The three segments of the RVFV genome have been named the small (S), medium (M) and large (L) genes. The two envelope glycoproteins (Gn or Gc) serve as receptor-binding proteins to facilitate virus attachment and infection, rendering them targets for vaccine development. Subunit vaccines targeting Gn or Gc have been shown to elicit specific RVFV neutralizing antibodies [69].

Many vaccine platforms have been used to develop vaccine candidates for RVFV. While there are no licensed vaccines for humans available yet, animal vaccines include the live attenuated Smithburn and inactivated RVFV in Africa [70]. Unfortunately, these are not DIVA (differentiating infected from vaccinated animals) vaccines, which can present a problem for the export of livestock and its products. Among the vaccines in the pipeline, clinical trials have been conducted for formalin-inactivated and attenuated vaccines, and these have demonstrated seroconversion and long-term protection against RVFV in both animals and humans [71], [72]. Nevertheless, the attenuated vaccine retains the risk of reversion through reassortment with field strains.
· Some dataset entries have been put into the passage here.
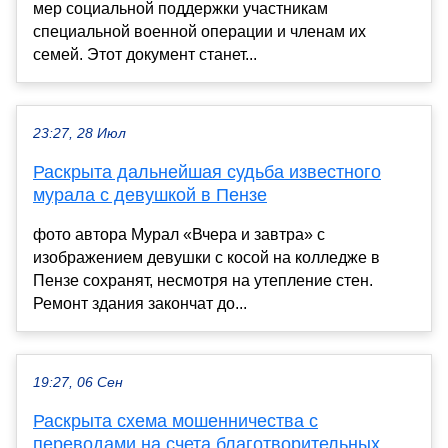
мер социальной поддержки участникам
специальной военной операции и членам их
семей. Этот документ станет...
23:27, 28 Июл
Раскрыта дальнейшая судьба известного
мурала с девушкой в Пензе
фото автора Мурал «Вчера и завтра» с
изображением девушки с косой на колледже в
Пензе сохранят, несмотря на утепление стен.
Ремонт здания закончат до...
19:27, 06 Сен
Раскрыта схема мошенничества с
переводами на счета благотворительных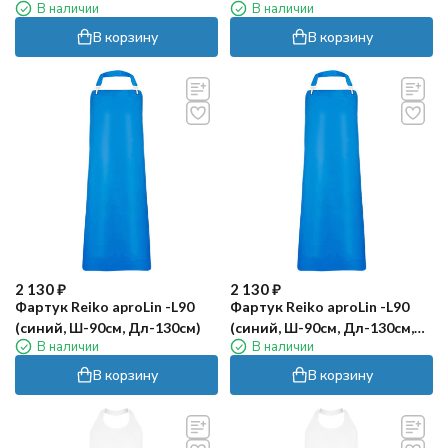
В наличии
В наличии
Дл-130см)
В корзину
В корзину
2 130
₽
2 130
₽
Фартук Reiko aproLin -L90
Фартук Reiko aproLin -L90
(синий, Ш-90см, Дл-130см)
(синий, Ш-90см, Дл-130см,
В наличии
В наличии
LNVM, GMH)
В корзину
В корзину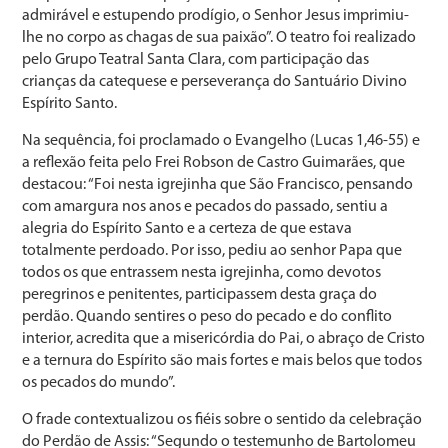
admirável e estupendo prodígio, o Senhor Jesus imprimiu-
lhe no corpo as chagas de sua paixão”. O teatro foi realizado
pelo Grupo Teatral Santa Clara, com participação das
crianças da catequese e perseverança do Santuário Divino
Espírito Santo.
Na sequência, foi proclamado o Evangelho (Lucas 1,46-55) e
a reflexão feita pelo Frei Robson de Castro Guimarães, que
destacou: “Foi nesta igrejinha que São Francisco, pensando
com amargura nos anos e pecados do passado, sentiu a
alegria do Espírito Santo e a certeza de que estava
totalmente perdoado. Por isso, pediu ao senhor Papa que
todos os que entrassem nesta igrejinha, como devotos
peregrinos e penitentes, participassem desta graça do
perdão. Quando sentires o peso do pecado e do conflito
interior, acredita que a misericórdia do Pai, o abraço de Cristo
e a ternura do Espírito são mais fortes e mais belos que todos
os pecados do mundo”.
O frade contextualizou os fiéis sobre o sentido da celebração
do Perdão de Assis: “Segundo o testemunho de Bartolomeu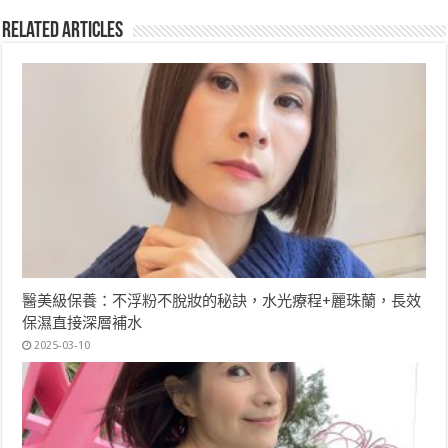
Related Articles
醫美級保養：不浮粉不脫妝的秘訣，水光療程+麗珠蘭，長效
保濕直接深層補水
2025-03-10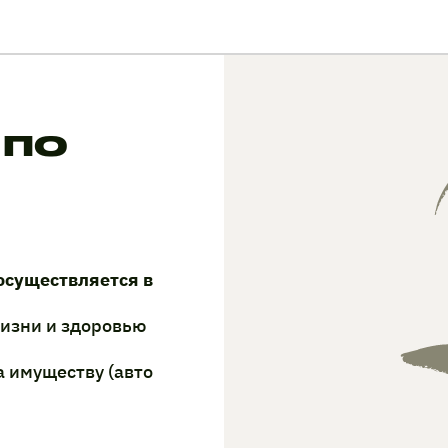
 по
осуществляется в
жизни и здоровью
а имуществу (авто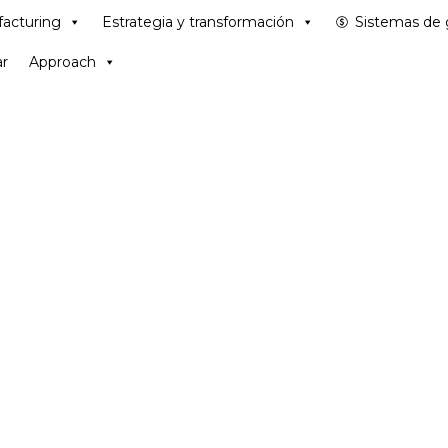
acturing
Estrategia y transformación
Sistemas de 
r
Approach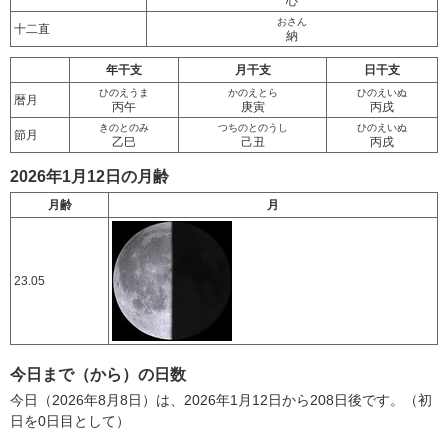
心
おさん
十二直
納
年干支
月干支
日干支
ひのえうま
かのえとら
ひのえいぬ
暦月
丙午
庚寅
丙戌
きのとのみ
つちのとのうし
ひのえいぬ
節月
乙巳
己丑
丙戌
2026年1月12日の月齢
月齢
月
23.05
今日まで（から）の日数
今日（2026年8月8日）は、2026年1月12日から208日後です。（初
日を0日目として）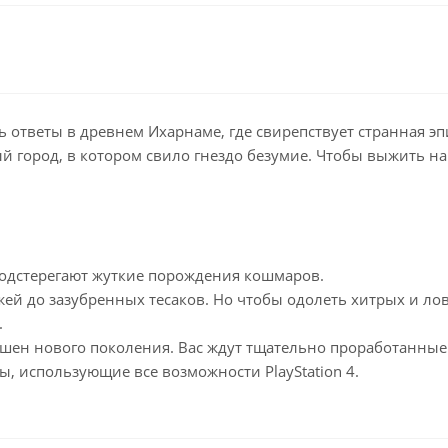
ь ответы в древнем Ихарнаме, где свирепствует странная 
 город, в котором свило гнездо безумие. Чтобы выжить на
 подстерегают жуткие порождения кошмаров.
ей до зазубренных тесаков. Но чтобы одолеть хитрых и лов
.
шен нового поколения. Вас ждут тщательно проработанные 
 использующие все возможности PlayStation 4.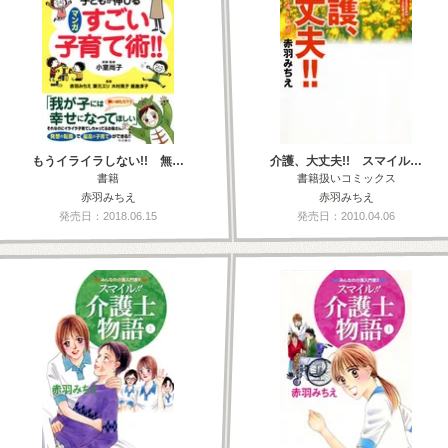
もうイライラしない!! 無…
介護、大丈夫!! スマイル…
書籍
書籍扱いコミックス
赤羽みちえ
赤羽みちえ
発売日：2018.06.15
発売日：2010.04.06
While an MV vector has not yet been used in the development of an RVFV vaccine, considering the drawbacks of the current vaccine options and candidates, its advantages provide a strong argument to pursue this approach. Furthermore, MV has been shown to infect animals through the Nectin4 receptor without requiring CD46 (unpublished) making this platform viable for animal vaccines as well.

Conclusion

The MV platform is highly flexible, enabling easy modification to create a replicating delivery vector for various protective antigens. This platform benefits of the advantages of live attenuated vaccines without the risks and drawbacks. This “plug-and-play” property will help ensure the timely availability of preventive vaccines whenever a new epidemic occurs. The platform has a track record in safety and immunogenicity for other relevant antigens and pathogens and a well-established production process that allows substantial acceleration in development timelines. The various MV-vectored vaccines that have demonstrated solid performance in early phase clinical trials provide proof-of-concept that the MV platform is a powerful tool in the fight against current and emerging viral pathogens.

Conflict of interest

The authors declare that there is no conflict of interest regarding the publication of this article.